Like the Great Akbar (his grandfather), Shah Jahan was zealous about architecture. Not satisfied with the building Red Fort made during Akbar's regime, he replaced them with resplendent palaces of pure white marble. As soon as the Agra Fort was completed, he moved the Mughal capital from Agra back to the ancient location of Delhi where he built a magnificent new city, owing nothing to his ancestors, yet keeping the long-established birthright of the Delhi throne. (The palaces of Shahjahanabad, now Old Delhi, are also faced entirely in white marble. Consequently, the supremacy of Shah Jahan is sometimes referred to as the"reign of marble).
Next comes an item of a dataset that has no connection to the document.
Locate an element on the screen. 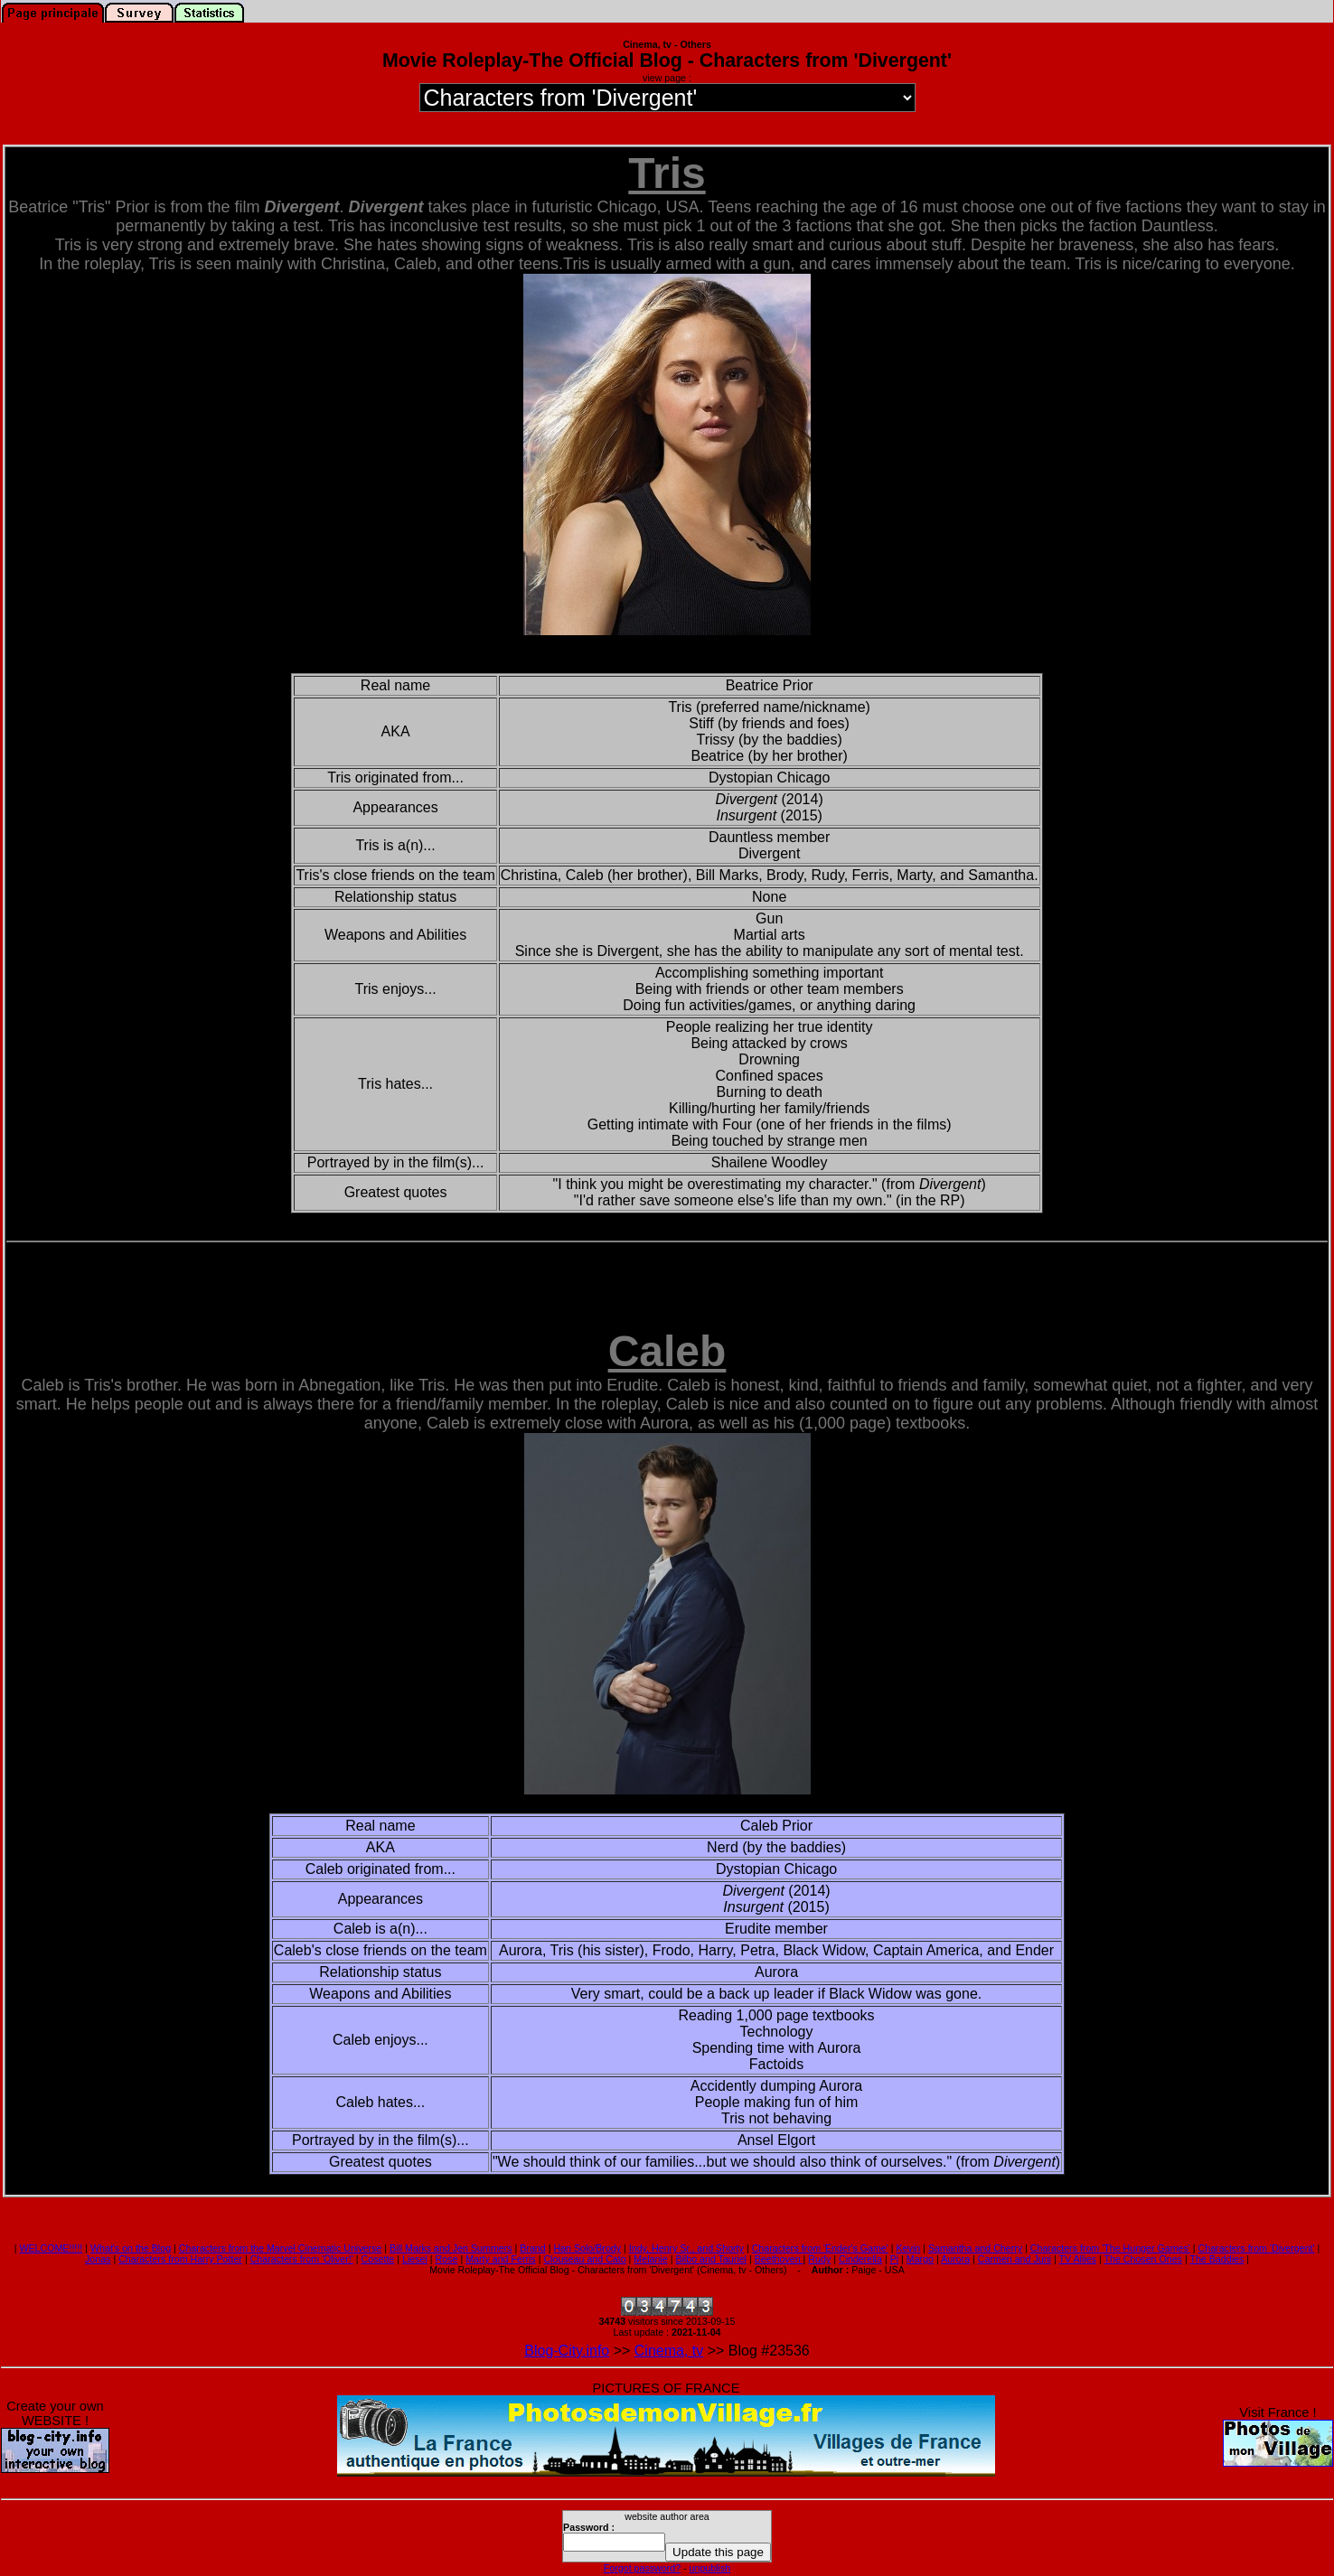  Characters from 'Divergent' is located at coordinates (1256, 2248).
Successor to an emperor who spanned the sub-continent and beyond, Shah Jahan was also fervent about dynastic pride and his own celebrity."He spent maximum time of his life in demonstrating his power," says Beach."And because ornaments were the basis for calculating assets, for confirming that in fact the Mughals were strong economically, his power was displayed by means of a very gaudy display of jewelry." To further enhance his image as a paramount ruler, Shah Jahan set aside the six thrones bequeathed to him by his forebears and commissioned another encrusted with hundreds of diamonds, emeralds, pearls and rubies? The famous Peacock throne….. where he held court surrounded by exquisite silk carpets and cushions under arches of silver inscribed in gold.
It is told that-“As a ruler, he was presented as a symbol of royalty rather than a human being, which separates him extremely from his father and grandfather, who really pleased in a personal revelation of their characters. Shah Jahan wanted himself to be seen as the symbol of perfection, the perfection of a jewel so carefully crafted and so flawless that there could be no question at all of the vagaries of a human personality."
Shah Jahan spent inestimable assets on his obsessions: a life of ease, pageantry and pleasure, expeditions to expand his dominion and the creation of his celebrated edifices. Unlike the constructions of Akbar which show such miscellaneous delight in diversity, Shah Jahan's constructions demonstrate cool confidence in a new order.
The Hindu and Islamic traditions are not simply mixed but synthesized in a resolved form in his structures. For all the attractiveness of the accompaniments used in the Taj Mahal and his other buildings, it is the stylistic unity and harmony of design that is Shah Jahan's greatest accomplishment, providing the finishing touch in the Mughal style of architecture.